The hour or so a week we commit to these activities is more than repaid by the benefits we reap in the classroom.
More than this, teachers are better at running activities than outside providers. With the possible exceptions of niche interests where teachers may lack experience, simply by knowing our students, and by virtue of the fact that facilitating learning is what we do, we are better at delivering such activities.
Nevertheless, it is important that teachers run clubs that they themselves find interesting. What does not work is a head sensing there is a need for dance provision and pressurising a teacher with neither the slightest interest in, nor skills to deliver, the said activity.
How Should a School Decide What to Offer?
Schools need to consider what skills are available in their community. Beyond that, it does not really matter what is offered, provided there is good variety for all.
I read recently in the Guardian a letter from a Head putting forward his view regarding activities. His was a ‘healthily competitive’ school (presumably, though, not particularly healthy for the non-competitive students who prefer to collaborate rather than compete) which offered everything from team sports to, uhh, heptathlon and darts. He had a ‘healthily competitive’ House System (although, presumably, those students who find the whole chest thumping element of these hierarchy definers unpleasant might employ alternative adjectives). And his first job as Head had been to appoint an activities coordinator who was also director of sport. So, pretty easy to work out where the priorities would lay there.
(It is perhaps no surprise to learn that a quick google search identified this Head as the man in charge of a traditional independent school.)
It really is a common and easily adopted fault to equate ‘extracurricular’ with sport (plus maybe the odd bit of music, and if we are lucky, drama). That is not to say that many students do not love sport, and it should feature as a major part of any extra curricular programme, but it is not everything.
Primarily, surely, we run clubs to enhance the progress of our students. To develop those ‘softer’ elements of learning, such as self-esteem, collaboration, trust. Therefore, the activities we offer must attract the widest range of students possible. And not exclude those whose interests are alternative.
The Best Options?
The more clubs a school can offer, therefore, the better. The more organised the programme is, the less friction is caused and the less stress on students. Some clubs will be for ‘performance’, some for pure fun. (Although, all should be enjoyable.) However hard she tries, a teacher cannot direct a play if her cast are constantly at extra netball, or rugby practice. Therefore, to facilitate the best for the students, where a school runs a lot of activities, a priority system is effective. It reduces the need for students to make choices between competing activities.
Bearing the above in mind, here are my top five extra-curricular activities a school can offer to benefit its students (I make no apologies for any lack of specifics):
Running a hockey team, a tennis team, football and rugby sides is brilliant; putting on plays superb; concerts are hugely uplifting for the performers. All of these are excellent offerings a school could (maybe even should) make.

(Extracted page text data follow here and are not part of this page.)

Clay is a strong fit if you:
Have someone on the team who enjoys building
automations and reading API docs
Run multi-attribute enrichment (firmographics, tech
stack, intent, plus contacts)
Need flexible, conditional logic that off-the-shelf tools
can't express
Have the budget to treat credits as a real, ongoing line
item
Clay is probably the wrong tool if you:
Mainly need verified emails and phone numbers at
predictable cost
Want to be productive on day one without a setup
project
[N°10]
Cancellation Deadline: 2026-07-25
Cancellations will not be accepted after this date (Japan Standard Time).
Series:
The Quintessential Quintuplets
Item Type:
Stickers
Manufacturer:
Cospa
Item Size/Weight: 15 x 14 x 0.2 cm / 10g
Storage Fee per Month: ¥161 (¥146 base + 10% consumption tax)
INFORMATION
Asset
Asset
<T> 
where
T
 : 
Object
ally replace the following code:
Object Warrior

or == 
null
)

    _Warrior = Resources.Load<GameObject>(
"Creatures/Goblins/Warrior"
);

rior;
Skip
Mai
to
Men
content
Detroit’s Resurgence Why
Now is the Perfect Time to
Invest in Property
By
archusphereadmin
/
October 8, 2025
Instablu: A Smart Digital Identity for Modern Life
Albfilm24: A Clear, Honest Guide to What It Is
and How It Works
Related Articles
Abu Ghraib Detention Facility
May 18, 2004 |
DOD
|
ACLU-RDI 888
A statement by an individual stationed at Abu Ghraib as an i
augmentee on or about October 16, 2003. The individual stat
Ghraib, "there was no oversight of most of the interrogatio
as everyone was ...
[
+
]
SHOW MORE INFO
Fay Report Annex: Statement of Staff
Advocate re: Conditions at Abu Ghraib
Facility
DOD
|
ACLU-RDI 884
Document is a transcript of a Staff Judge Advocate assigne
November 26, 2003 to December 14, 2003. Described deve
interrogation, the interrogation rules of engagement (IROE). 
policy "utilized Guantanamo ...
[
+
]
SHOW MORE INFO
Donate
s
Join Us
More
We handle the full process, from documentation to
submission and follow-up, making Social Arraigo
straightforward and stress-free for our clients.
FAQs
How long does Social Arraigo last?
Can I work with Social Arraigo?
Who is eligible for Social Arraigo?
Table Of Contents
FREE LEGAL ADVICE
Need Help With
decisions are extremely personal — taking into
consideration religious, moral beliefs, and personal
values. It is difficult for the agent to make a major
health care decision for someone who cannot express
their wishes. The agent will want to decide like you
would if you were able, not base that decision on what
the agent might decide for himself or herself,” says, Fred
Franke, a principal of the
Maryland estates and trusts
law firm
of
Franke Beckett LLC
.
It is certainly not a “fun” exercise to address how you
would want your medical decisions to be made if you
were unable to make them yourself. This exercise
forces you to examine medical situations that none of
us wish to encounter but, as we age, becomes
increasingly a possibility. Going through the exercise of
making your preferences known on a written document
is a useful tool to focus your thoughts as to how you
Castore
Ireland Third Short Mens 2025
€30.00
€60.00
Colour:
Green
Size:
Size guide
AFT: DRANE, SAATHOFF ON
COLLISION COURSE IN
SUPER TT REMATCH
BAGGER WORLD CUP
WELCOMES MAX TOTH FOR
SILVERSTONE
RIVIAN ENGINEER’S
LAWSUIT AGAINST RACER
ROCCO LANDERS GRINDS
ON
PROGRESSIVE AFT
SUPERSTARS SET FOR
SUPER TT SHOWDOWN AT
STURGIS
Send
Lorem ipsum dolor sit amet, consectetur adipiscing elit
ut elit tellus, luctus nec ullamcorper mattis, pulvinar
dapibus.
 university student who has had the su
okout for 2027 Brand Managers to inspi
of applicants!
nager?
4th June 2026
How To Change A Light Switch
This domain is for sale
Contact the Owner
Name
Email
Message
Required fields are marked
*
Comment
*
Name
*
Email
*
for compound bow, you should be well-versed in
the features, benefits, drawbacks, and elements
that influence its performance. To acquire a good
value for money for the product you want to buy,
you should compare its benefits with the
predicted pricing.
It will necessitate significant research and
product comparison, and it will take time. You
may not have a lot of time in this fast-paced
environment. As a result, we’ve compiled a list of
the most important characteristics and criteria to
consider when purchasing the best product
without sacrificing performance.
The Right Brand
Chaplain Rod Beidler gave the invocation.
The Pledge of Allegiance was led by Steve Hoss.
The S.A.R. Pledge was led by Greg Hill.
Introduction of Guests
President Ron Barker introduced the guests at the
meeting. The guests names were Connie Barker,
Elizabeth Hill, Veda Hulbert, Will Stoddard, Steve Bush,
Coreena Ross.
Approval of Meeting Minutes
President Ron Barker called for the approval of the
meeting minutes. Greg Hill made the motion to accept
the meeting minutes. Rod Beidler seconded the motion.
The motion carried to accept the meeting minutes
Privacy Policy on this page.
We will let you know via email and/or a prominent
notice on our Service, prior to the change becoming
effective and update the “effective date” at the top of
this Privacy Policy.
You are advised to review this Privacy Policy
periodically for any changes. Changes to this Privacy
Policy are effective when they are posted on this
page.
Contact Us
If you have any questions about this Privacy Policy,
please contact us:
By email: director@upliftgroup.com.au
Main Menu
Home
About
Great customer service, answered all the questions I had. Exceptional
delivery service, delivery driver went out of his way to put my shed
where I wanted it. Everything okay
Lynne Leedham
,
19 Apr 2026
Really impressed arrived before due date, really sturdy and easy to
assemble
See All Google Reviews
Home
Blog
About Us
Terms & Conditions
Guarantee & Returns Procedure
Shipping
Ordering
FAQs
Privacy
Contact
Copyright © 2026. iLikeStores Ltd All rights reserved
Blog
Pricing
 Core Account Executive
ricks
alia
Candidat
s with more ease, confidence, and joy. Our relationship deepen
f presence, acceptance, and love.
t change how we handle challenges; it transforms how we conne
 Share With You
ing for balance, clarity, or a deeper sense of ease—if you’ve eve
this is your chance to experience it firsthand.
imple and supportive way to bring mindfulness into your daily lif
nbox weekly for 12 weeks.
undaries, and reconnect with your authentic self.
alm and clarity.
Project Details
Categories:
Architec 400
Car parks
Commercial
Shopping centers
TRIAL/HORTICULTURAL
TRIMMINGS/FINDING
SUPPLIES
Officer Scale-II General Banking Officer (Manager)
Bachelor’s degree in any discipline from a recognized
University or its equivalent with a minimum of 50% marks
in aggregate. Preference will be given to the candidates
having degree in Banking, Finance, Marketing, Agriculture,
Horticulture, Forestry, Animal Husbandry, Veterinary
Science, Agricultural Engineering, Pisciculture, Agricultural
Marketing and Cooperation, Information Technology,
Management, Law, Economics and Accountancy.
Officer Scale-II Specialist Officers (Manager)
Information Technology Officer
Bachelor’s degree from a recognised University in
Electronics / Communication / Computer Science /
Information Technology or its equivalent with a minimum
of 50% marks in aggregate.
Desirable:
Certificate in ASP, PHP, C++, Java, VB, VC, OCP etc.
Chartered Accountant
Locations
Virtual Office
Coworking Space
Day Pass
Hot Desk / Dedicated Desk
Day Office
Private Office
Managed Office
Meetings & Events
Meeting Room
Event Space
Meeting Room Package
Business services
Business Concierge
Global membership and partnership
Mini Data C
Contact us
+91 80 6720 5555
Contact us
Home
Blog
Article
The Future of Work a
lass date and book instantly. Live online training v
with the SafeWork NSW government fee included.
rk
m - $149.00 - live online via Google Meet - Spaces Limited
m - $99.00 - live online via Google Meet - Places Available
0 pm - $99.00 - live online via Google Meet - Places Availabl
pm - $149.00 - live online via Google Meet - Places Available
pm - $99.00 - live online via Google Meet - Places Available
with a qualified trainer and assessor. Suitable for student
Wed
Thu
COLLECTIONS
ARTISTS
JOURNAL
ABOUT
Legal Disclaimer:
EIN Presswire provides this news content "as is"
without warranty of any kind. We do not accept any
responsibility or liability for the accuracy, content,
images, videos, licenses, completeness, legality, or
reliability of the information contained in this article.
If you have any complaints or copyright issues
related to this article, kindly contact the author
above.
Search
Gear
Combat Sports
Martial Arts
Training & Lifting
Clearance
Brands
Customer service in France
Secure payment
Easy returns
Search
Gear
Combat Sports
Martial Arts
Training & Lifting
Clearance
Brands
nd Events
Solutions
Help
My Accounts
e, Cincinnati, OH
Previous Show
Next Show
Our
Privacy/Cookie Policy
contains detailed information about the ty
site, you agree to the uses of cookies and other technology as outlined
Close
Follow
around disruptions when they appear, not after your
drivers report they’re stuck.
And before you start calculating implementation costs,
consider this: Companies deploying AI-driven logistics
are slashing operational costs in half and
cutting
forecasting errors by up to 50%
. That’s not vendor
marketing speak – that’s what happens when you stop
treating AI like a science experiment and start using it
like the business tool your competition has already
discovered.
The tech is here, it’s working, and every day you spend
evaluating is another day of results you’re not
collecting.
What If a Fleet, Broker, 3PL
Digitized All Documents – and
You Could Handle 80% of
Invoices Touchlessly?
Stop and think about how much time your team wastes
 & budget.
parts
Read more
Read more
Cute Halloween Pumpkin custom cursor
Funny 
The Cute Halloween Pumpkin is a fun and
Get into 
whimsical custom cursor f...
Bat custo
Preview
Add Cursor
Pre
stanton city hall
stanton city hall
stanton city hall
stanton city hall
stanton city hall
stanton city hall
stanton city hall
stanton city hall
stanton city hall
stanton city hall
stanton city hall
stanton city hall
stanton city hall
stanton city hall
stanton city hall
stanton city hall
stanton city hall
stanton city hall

But I think the finest club I ever saw was run by a teacher who had been approached by a small group of quiet, diverse students. They wanted the chance to do some beading. The teacher agreed. I remember watching in awe as this expert in her trade sat, four students around her, all engaged in lively conversation, all having fun, the students chatting away in a manner they would never do in the classroom.
It was a totally uplifting moment. A reason why we offer clubs. A reason why we teach.